Looking for help with a V8 Fj60 conversion (1 Viewer)

This site may earn a commission from merchant affiliate
links, including eBay, Amazon, Skimlinks, and others.

Joined
Jan 3, 2005
Threads
3
Messages
27
Location
Upstate SC
I recently acquired a V8 FJ60 with a chevy 350 conversion, and I am looking for the right board to post tech issues. Is this it or does anyone know of a better one? As popular as the conversion is I was hoping for a board dedicated to it.

Right now I'm having some trouble with a clutch hydraulics issue. I'm still trying to decide what parts I have, but it really looks like a Toyota master with a Chevy slave... Is this the right place to post?

Thanks,
Christine
 
here, or the 60/62 60/62 tech board here,

But do you know what conversion kit has been used?

and can you upload some pics of what you have if not to this thread?

Normally, an adjustable push rod can solve the noirmal issue, unless the cause is like V8 hilux conversion, where the exhaust runs to close to the slave .
 
It seems we have a stock Chevy bell housing with some sort of adaptor that appears homemade. The problem is, I’m not exactly sure what’s going on inside the bell housing.

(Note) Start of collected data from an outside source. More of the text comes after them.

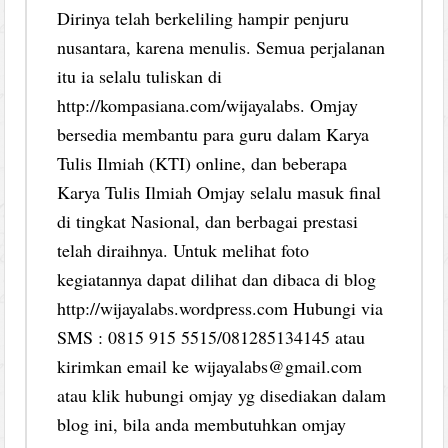
Dirinya telah berkeliling hampir penjuru
nusantara, karena menulis. Semua perjalanan
itu ia selalu tuliskan di
http://kompasiana.com/wijayalabs. Omjay
bersedia membantu para guru dalam Karya
Tulis Ilmiah (KTI) online, dan beberapa
Karya Tulis Ilmiah Omjay selalu masuk final
di tingkat Nasional, dan berbagai prestasi
telah diraihnya. Untuk melihat foto
kegiatannya dapat dilihat dan dibaca di blog
http://wijayalabs.wordpress.com Hubungi via
SMS : 0815 915 5515/081285134145 atau
kirimkan email ke wijayalabs@gmail.com
atau klik hubungi omjay yg disediakan dalam
blog ini, bila anda membutuhkan omjay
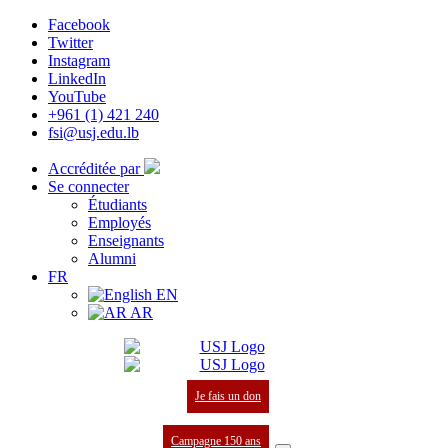
Facebook
Twitter
Instagram
LinkedIn
YouTube
+961 (1) 421 240
fsi@usj.edu.lb
Accréditée par
Se connecter
Étudiants
Employés
Enseignants
Alumni
FR
EN
AR
Je fais un don
Campagne 150 ans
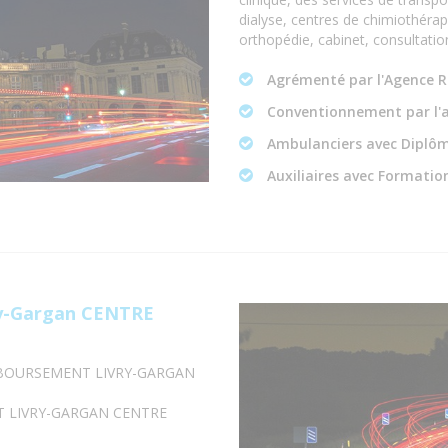
dialyse, centres de chimiothérapi
orthopédie, cabinet, consultatio
Agrémenté par l'Agence R
Conventionnement par l'
Ambulanciers avec Diplôm
Auxiliaires avec Formation
ry-Gargan CENTRE
MBOURSEMENT LIVRY-GARGAN
T LIVRY-GARGAN CENTRE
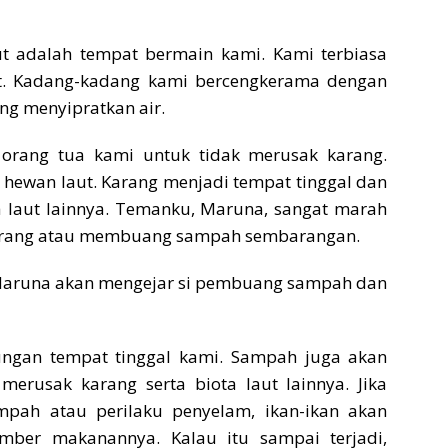
t adalah tempat bermain kami. Kami terbiasa
t. Kadang-kadang kami bercengkerama dengan
ng menyipratkan air.
n orang tua kami untuk tidak merusak karang.
 hewan laut. Karang menjadi tempat tinggal dan
 laut lainnya. Temanku, Maruna, sangat marah
karang atau membuang sampah sembarangan.
 Maruna akan mengejar si pembuang sampah dan
ngan tempat tinggal kami. Sampah juga akan
erusak karang serta biota laut lainnya. Jika
pah atau perilaku penyelam, ikan-ikan akan
mber makanannya. Kalau itu sampai terjadi,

The clutch starts to engage near the floor and finishes way too high. The pedal travel is definitely wrong. It looks like a Toyota master with a Chevy slave (not sure about this). The slave push rod looks cobbled together, like it’s cut and welded. Possibly to avoid the exhaust, I can’t remember. Any suggestion on how to identify the slave as stock or not?

I’m thinking if we do have a Toyota master with a Chevy slave the master diameter might be too small to push the slave to the right depth, and a Toyota slave might not have enough travel for whatever the heck is going on inside our mystery bell housing. I’m really not sure of the clutch or pressure plate specifics.

I’ll try to get some pictures tomorrow when it’s light out.
 
toyota slaves are usually small diameter, either 3/4 or 7/8 bore, and will have more travel than some GM ones...but that DOES vary.....

Pics will help a ton, seeing the parts will help ID them
 
WOW.....

Im a little lost for words after looking at the boogerweld adaptor set up......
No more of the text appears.